優秀なオタク社員の上手な使い方

【著者】ジョン・M・イワンセビッチ/トーマス・N・デューニング
【訳者】村井裕美【発行所】ダイヤモンド社
【発行年月】2002年11月28日【本体価格】1,700円
【ページ数】238p【ISBN】4-478-36055-3

プログラマー、SE、WEBデザイナーなどのIT技術者に限らず、現代のすべての技術者は、デジタル世代のハイテク労働者であり、既存の会社理論とは異なったカルチャーを持つ。これまでの「古典的」人事管理はもはや通用しない。
本書 見返し裏 より抜粋

形振りはかまっていないと一目でわかるスタイル、独特の「身内」用語を連発し周囲を排除してしまう、そんなちょっと「個性的」な人を、我々は「オタク」と呼ぶ。彼らは、強いモチベーションを保ちながら、興味のある分野に強い関心を寄せる。そんな彼らが仕事に就く…。

そう、そんな時代がやってきたのだ。パソコンが各家庭に普及し、学生の頃から慣れ親しんだ若者が、実社会に進出してきた。そんな「オタク的」な彼らのことを、本書では「アインシュタイン」と呼ぶ。かの有名な物理学者の名を借りて、彼らの特徴と、その接する方法について掘り下げていく。

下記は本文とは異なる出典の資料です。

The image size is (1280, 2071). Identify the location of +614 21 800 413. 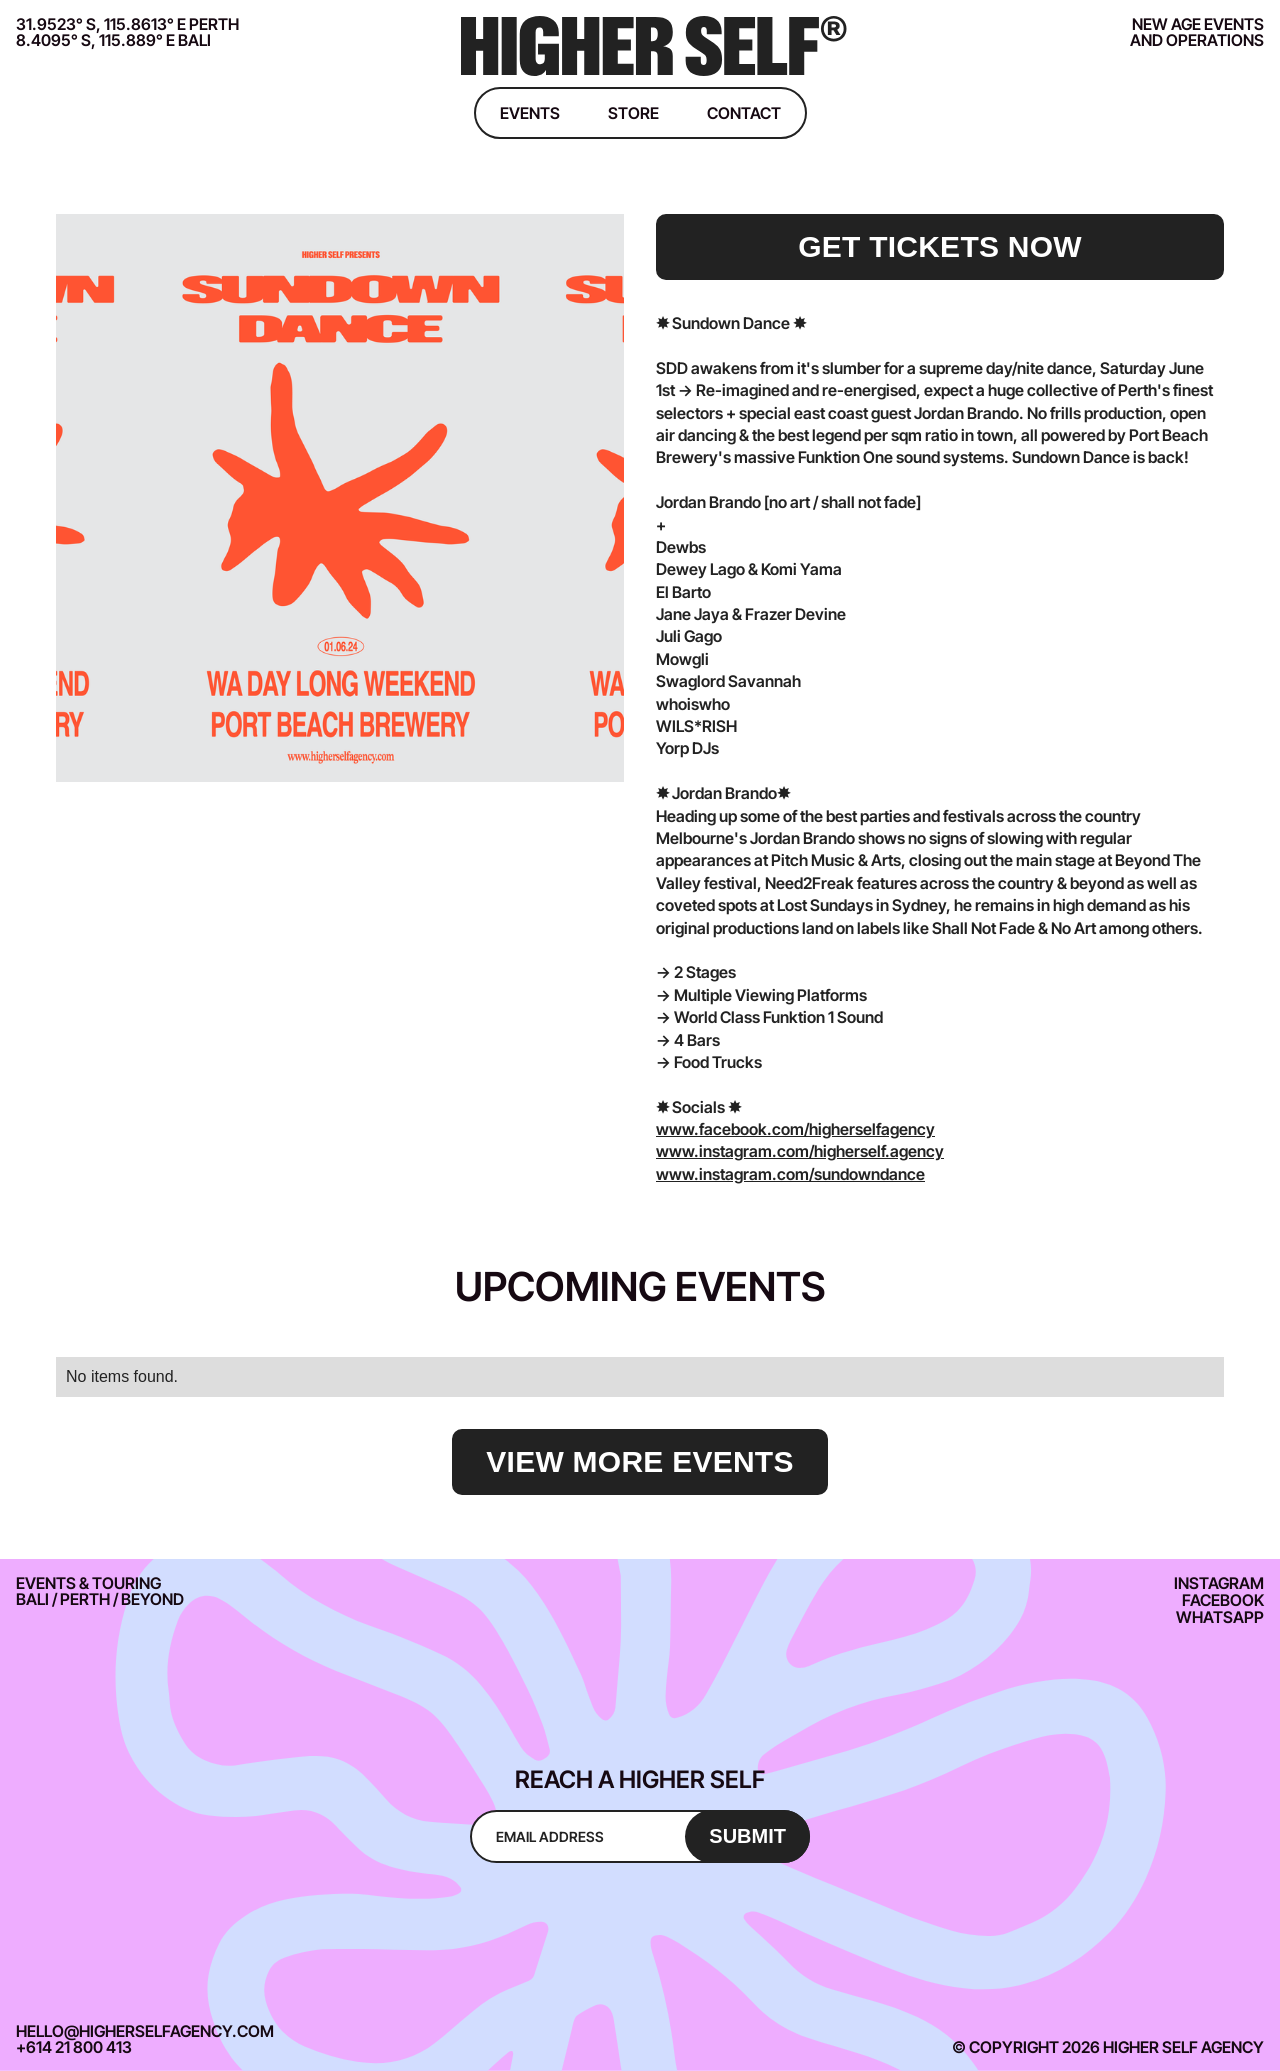 (74, 2047).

彼らは「豊かな技術的知識と知的好奇心を持ち、クールに働き、自発的行為にこだわる」特徴を有すると、本書にはある。端から見れば静かに淡々と仕事をこなしているとしか思えないが、彼らの実力は測り知れないものだ。まさに、アインシュタインという名がふさわしい、素晴らしい人材なのだと。

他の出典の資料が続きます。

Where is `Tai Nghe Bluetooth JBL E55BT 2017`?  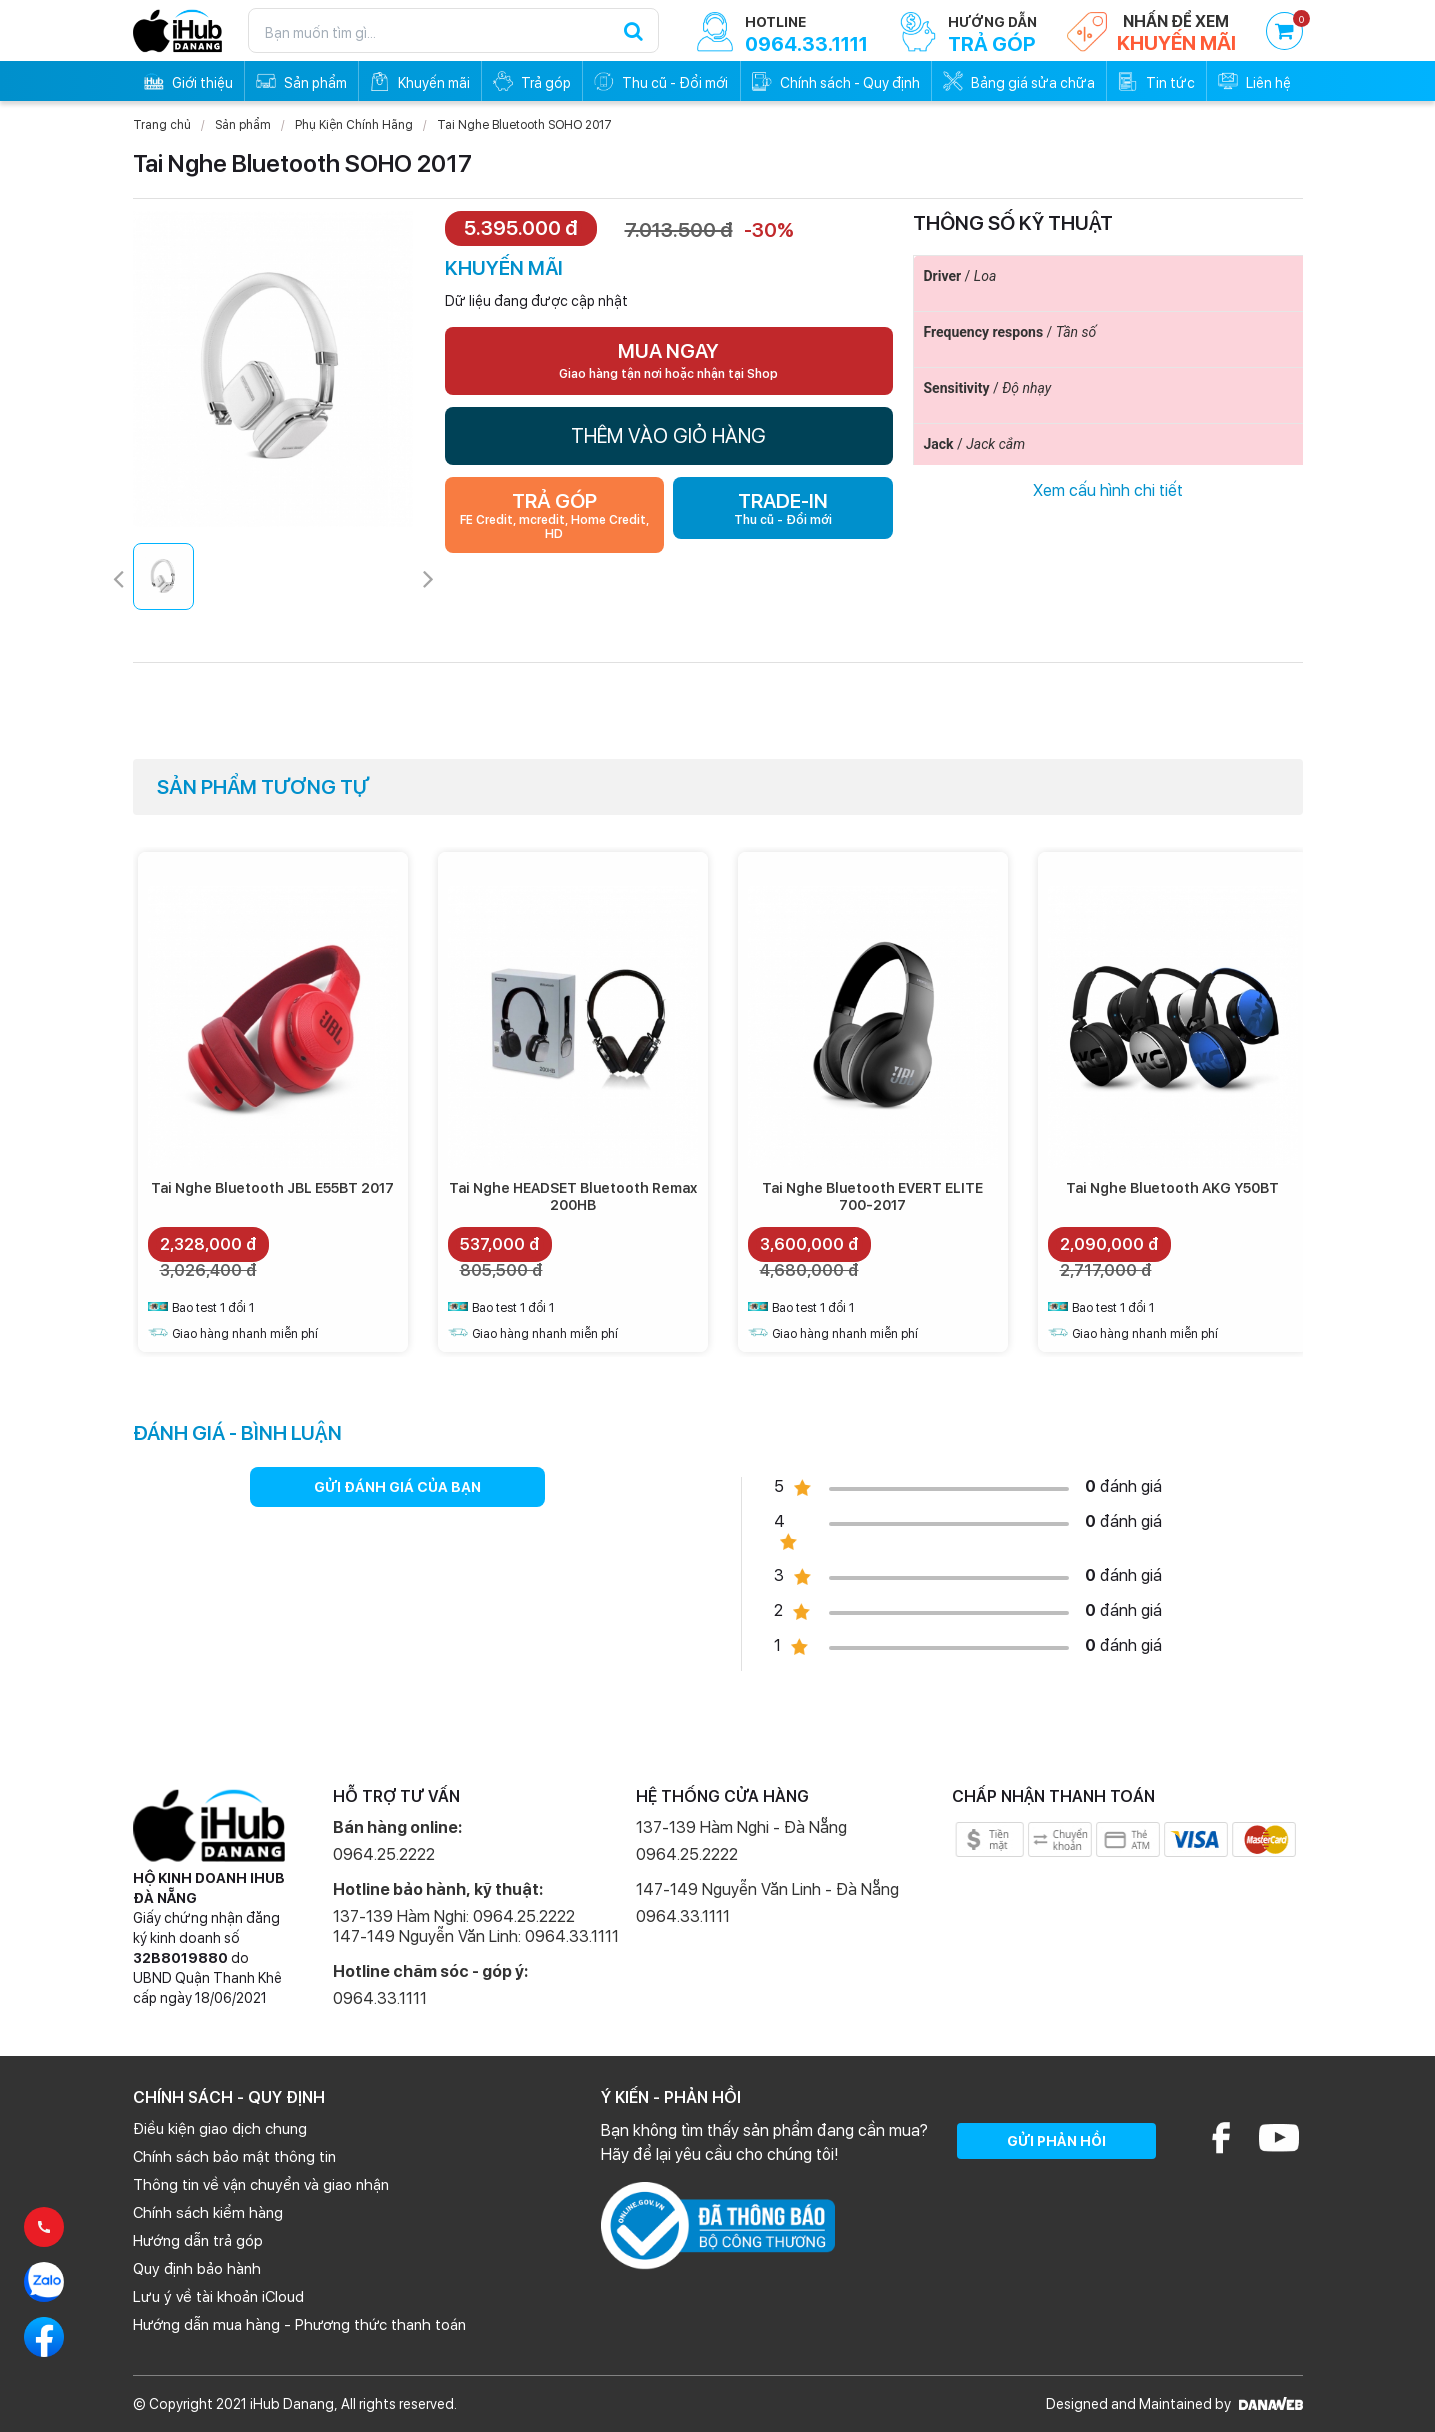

そんな彼らを育て、会社の利益を上げるための、管理職に与えられた役割はズバリ「彼らを応援すること!」だという。彼らの知識に追いつき、技術を磨こうとしても、それは無駄な努力。上司としての権威が無くなってしまうのだ。彼らが上司に求めるものは、働きやすい環境を整えてくれること。

仕事をしていく上で、難解な課題を解くこと、それがアインシュタインのモチベーションである。ゲームと同じスタイルと推測される。管理者としては難題を彼らに解かせればよいだけの話。それが会社の利益につながるのだから。そのゲームをストレスなくクリアさせるには、どうすればよいのか?

本書では「アインシュタイン」の管理方法を、上司の立場から、心理学的、科学的観点からアプローチし、多くの実践例を上げて解説する。彼らのモチベーションを高める方法、転職させない方法、アインシュタインのチームを作る、維持する方法など、実にリアルに、詳しく伝授していく。

「なぜ部下に対してそこまでしなければいけないのか!」と、疑問に思ったりもするだろう。しかし、本書を読み終えればきっとわかる。人にはそれぞれ役割があり、経験豊富な智恵と力で、部下の力を引き出すことで、会社の成功を導き出すことは、とても大切なことなのだと。

CDケースを思わせるサイズと装丁。そして、大切なことは繰り返される平易な文章。しかし、スラスラと読めるわけではない。なぜなら、いちいちかみ締めながら、うなづきながら読んでしまうからだ。そして、アインシュタインは、決して珍しいものではないことに気づく。そう、目の前にもいる。